Assignment
Skip the images and restate every line of the records exactly.

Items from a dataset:
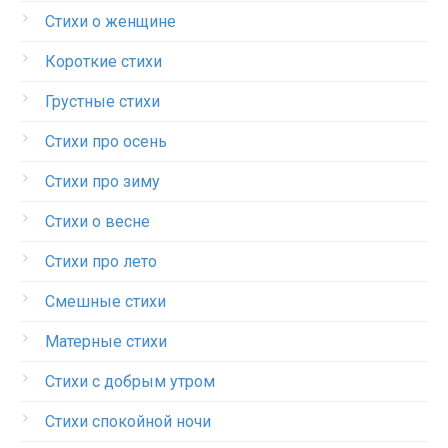
Стихи о женщине
Короткие стихи
Грустные стихи
Стихи про осень
Стихи про зиму
Стихи о весне
Стихи про лето
Смешные стихи
Матерные стихи
Стихи с добрым утром
Стихи спокойной ночи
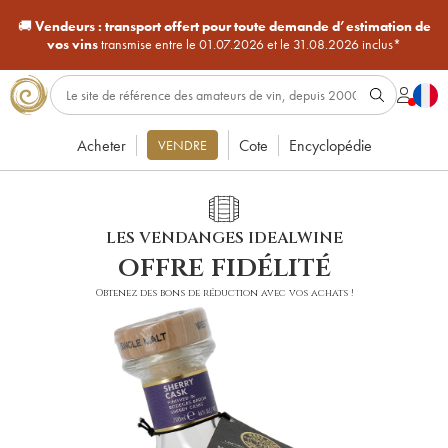
🚚
Vendeurs :
transport offert pour toute demande d’estimation de
vos vins
transmise entre le 01.07.2026 et le 31.08.2026 inclus*
Acheter
Cote
Encyclopédie
VENDRE
LES VENDANGES IDEALWINE
offre fidélité
Obtenez des bons de réduction avec vos achats !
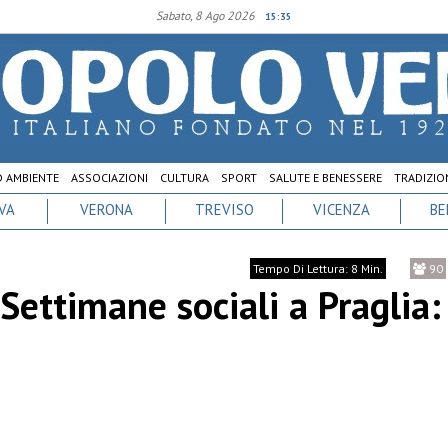
Sabato, 8 Ago 2026
15:35
D AMBIENTE
ASSOCIAZIONI
CULTURA
SPORT
SALUTE E BENESSERE
TRADIZION
VA
VERONA
TREVISO
VICENZA
BE
Tempo Di Lettura: 8 Min.
90
Settimane sociali a Praglia:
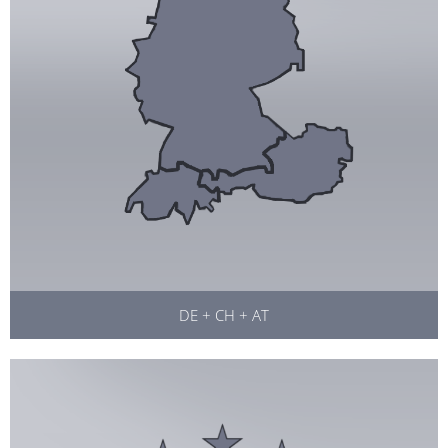
DE + CH + AT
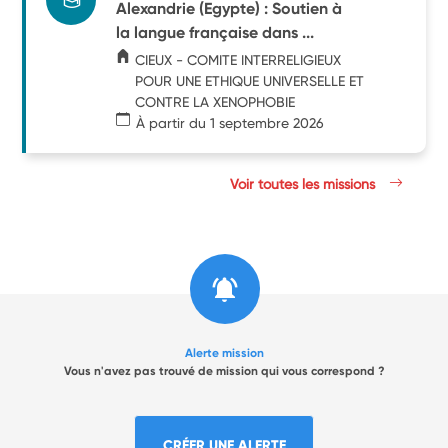
Alexandrie (Egypte) : Soutien à
la langue française dans ...
CIEUX - COMITE INTERRELIGIEUX
POUR UNE ETHIQUE UNIVERSELLE ET
CONTRE LA XENOPHOBIE
À partir du 1 septembre 2026
Voir toutes les missions
Alerte mission
Vous n'avez pas trouvé de mission qui vous correspond ?
CRÉER UNE ALERTE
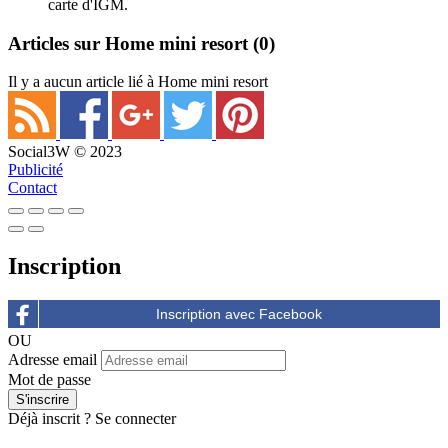
carte d'IGM.
Articles sur Home mini resort
(0)
Il y a aucun article lié à Home mini resort
Social3W © 2023
Publicité
Contact
Inscription
OU
Adresse email
Mot de passe
Déjà inscrit ?
Se connecter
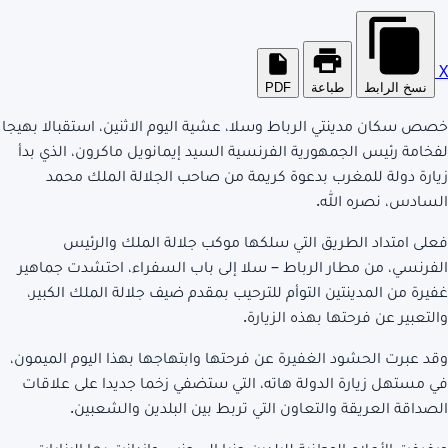
X
نسخ الرابط
طباعة
PDF
خصص سكان مدينتي الرباط وسلا، عشية اليوم الاثنين، استقبالا بهيجا
لفخامة رئيس الجمهورية الفرنسية السيد إيمانويل ماكرون، الذي بدأ
زيارة دولة للمغرب بدعوة كريمة من صاحب الجلالة الملك محمد
السادس، نصره الله.
فعلى امتداد الطريق التي سلكها موكب جلالة الملك والرئيس
الفرنسي، من مطار الرباط – سلا إلى باب السفراء، احتشدت جماهير
غفيرة من المدينتين التوأم للترحيب بمقدم ضيف جلالة الملك الكبير،
والتعبير عن فرحتها بهذه الزيارة.
وقد عبرت الحشود الغفيرة عن فرحتها وابتهاجها بهذا اليوم الميمون،
في مستهل زيارة الدولة هاته، التي ستضفي زخما جديدا على علاقات
الصداقة العريقة والتعاون التي تربط بين البلدين والشعبين.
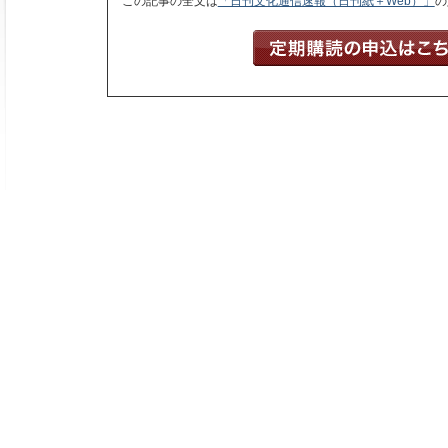
この記事の全文は
「日刊文化通信速報（日刊紙＋Web）」
の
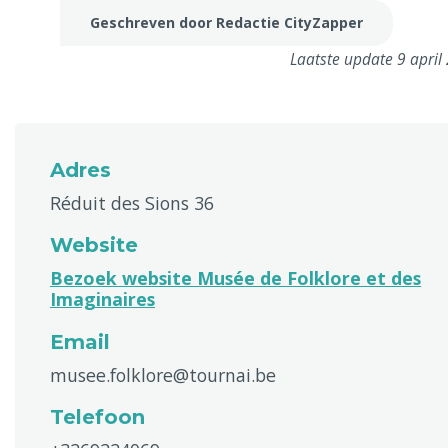
Geschreven door Redactie CityZapper
Laatste update 9 april
Adres
Réduit des Sions 36
Website
Bezoek website Musée de Folklore et des
Imaginaires
Email
musee.folklore@tournai.be
Telefoon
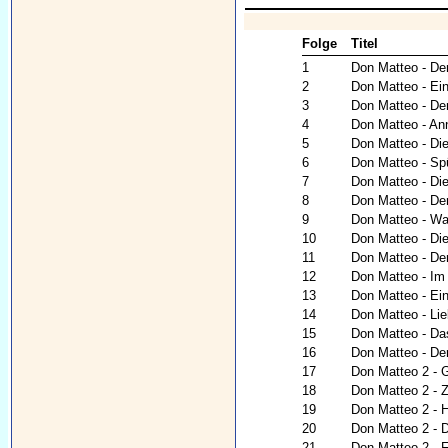
Folge
Titel
1
Don Matteo - De
2
Don Matteo - Ein
3
Don Matteo - De
4
Don Matteo - An
5
Don Matteo - Die
6
Don Matteo - Sp
7
Don Matteo - Die
8
Don Matteo - Der
9
Don Matteo - War
10
Don Matteo - Di
11
Don Matteo - De
12
Don Matteo - Im
13
Don Matteo - Ei
14
Don Matteo - Lie
15
Don Matteo - Da
16
Don Matteo - De
17
Don Matteo 2 - G
18
Don Matteo 2 - Z
19
Don Matteo 2 - 
20
Don Matteo 2 - 
21
Don Matteo 2 -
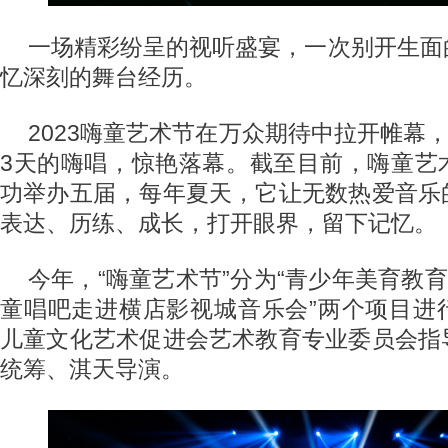
一场精彩纷呈的视听盛宴，一次别开生面
忆深刻的舞台经历。
2023嗨童艺术节在万众期待中拉开帷幕，
3天的嗨唱，惊艳落幕。截至目前，嗨童艺
功举办五届，每年夏天，它让无数热爱音乐
表达、历练、成长，打开眼界，留下记忆。
今年，“嗨童艺术节”分为“青少年美育教育
童唱吧走进横店影视城音乐会”两个项目进
儿童文化艺术促进会艺术教育专业委员会指
统筹、淇天导演。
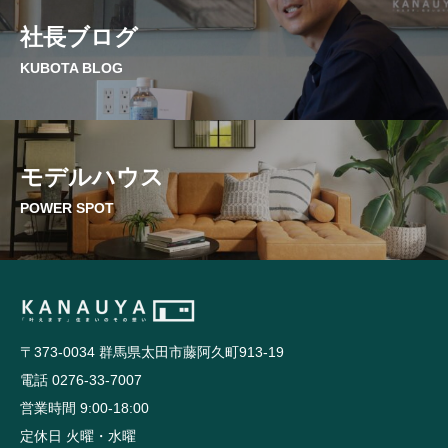
社長ブログ
KUBOTA BLOG
モデルハウス
POWER SPOT
〒373-0034 群馬県太田市藤阿久町913-19
電話 0276-33-7007
営業時間 9:00-18:00
定休日 火曜・水曜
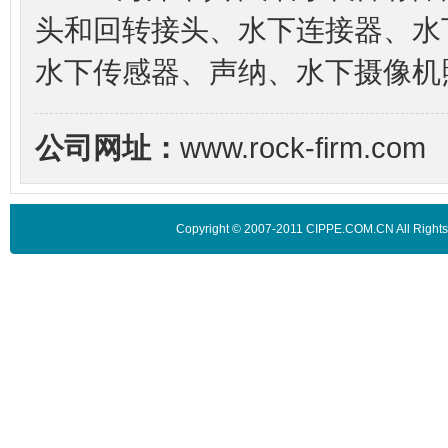
头和回转接头、水下连接器、水下
水下传感器、声纳、水下摄像机
公司网址：
www.rock-firm.com
Copyright © 2007-2011 CIPPE.COM.CN A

Exercise output
Стихи о женщине
Короткие стихи
Грустные стихи
Стихи про осень
Стихи про зиму
Стихи о весне
Стихи про лето
Смешные стихи
Матерные стихи
Стихи с добрым утром
Стихи спокойной ночи
🚚
Vendeurs :
transport offert pour toute demande d’estimation de
vos vins
transmise entre le 01.07.2026 et le 31.08.2026 inclus*
Acheter
Cote
Encyclopédie
VENDRE
LES VENDANGES IDEALWINE
offre fidélité
Obtenez des bons de réduction avec vos achats !
Sabato, 8 Ago 2026
15:35
D AMBIENTE
ASSOCIAZIONI
CULTURA
SPORT
SALUTE E BENESSERE
TRADIZION
VA
VERONA
TREVISO
VICENZA
BE
Tempo Di Lettura: 8 Min.
90
Settimane sociali a Praglia:
DE + CH + AT
Alexandrie (Egypte) : Soutien à
la langue française dans ...
CIEUX - COMITE INTERRELIGIEUX
POUR UNE ETHIQUE UNIVERSELLE ET
CONTRE LA XENOPHOBIE
À partir du 1 septembre 2026
Voir toutes les missions
Alerte mission
Vous n'avez pas trouvé de mission qui vous correspond ?
CRÉER UNE ALERTE
carte d'IGM.
Articles sur Home mini resort
(0)
Il y a aucun article lié à Home mini resort
Social3W © 2023
Publicité
Contact
Inscription
OU
Adresse email
Mot de passe
Déjà inscrit ?
Se connecter
X
نسخ الرابط
طباعة
PDF
خصص سكان مدينتي الرباط وسلا، عشية اليوم الاثنين، استقبالا بهيجا
لفخامة رئيس الجمهورية الفرنسية السيد إيمانويل ماكرون، الذي بدأ
زيارة دولة للمغرب بدعوة كريمة من صاحب الجلالة الملك محمد
السادس، نصره الله.
فعلى امتداد الطريق التي سلكها موكب جلالة الملك والرئيس
الفرنسي، من مطار الرباط – سلا إلى باب السفراء، احتشدت جماهير
غفيرة من المدينتين التوأم للترحيب بمقدم ضيف جلالة الملك الكبير،
والتعبير عن فرحتها بهذه الزيارة.
وقد عبرت الحشود الغفيرة عن فرحتها وابتهاجها بهذا اليوم الميمون،
في مستهل زيارة الدولة هاته، التي ستضفي زخما جديدا على علاقات
الصداقة العريقة والتعاون التي تربط بين البلدين والشعبين.
この記事の全文は
「日刊文化通信速報（日刊紙＋Web）」
の
Geschreven door Redactie CityZapper
Laatste update 9 april
Adres
Réduit des Sions 36
Website
Bezoek website Musée de Folklore et des
Imaginaires
Email
musee.folklore@tournai.be
Telefoon
Folge
Titel
1
Don Matteo - De
2
Don Matteo - Ein
3
Don Matteo - De
4
Don Matteo - An
5
Don Matteo - Die
6
Don Matteo - Sp
7
Don Matteo - Die
8
Don Matteo - Der
9
Don Matteo - War
10
Don Matteo - Di
11
Don Matteo - De
12
Don Matteo - Im
13
Don Matteo - Ei
14
Don Matteo - Lie
15
Don Matteo - Da
16
Don Matteo - De
17
Don Matteo 2 - G
18
Don Matteo 2 - Z
19
Don Matteo 2 - 
20
Don Matteo 2 - 
21
Don Matteo 2 -
一场精彩纷呈的视听盛宴，一次别开生面
忆深刻的舞台经历。
2023嗨童艺术节在万众期待中拉开帷幕，
3天的嗨唱，惊艳落幕。截至目前，嗨童艺
功举办五届，每年夏天，它让无数热爱音乐
表达、历练、成长，打开眼界，留下记忆。
今年，“嗨童艺术节”分为“青少年美育教育
童唱吧走进横店影视城音乐会”两个项目进
儿童文化艺术促进会艺术教育专业委员会指
统筹、淇天导演。
社長ブログ
KUBOTA BLOG
モデルハウス
POWER SPOT
〒373-0034 群馬県太田市藤阿久町913-19
電話 0276-33-7007
営業時間 9:00-18:00
定休日 火曜・水曜
头和回转接头、水下连接器、水下
水下传感器、声纳、水下摄像机
公司网址：
www.rock-firm.com
Copyright © 2007-2011 CIPPE.COM.CN A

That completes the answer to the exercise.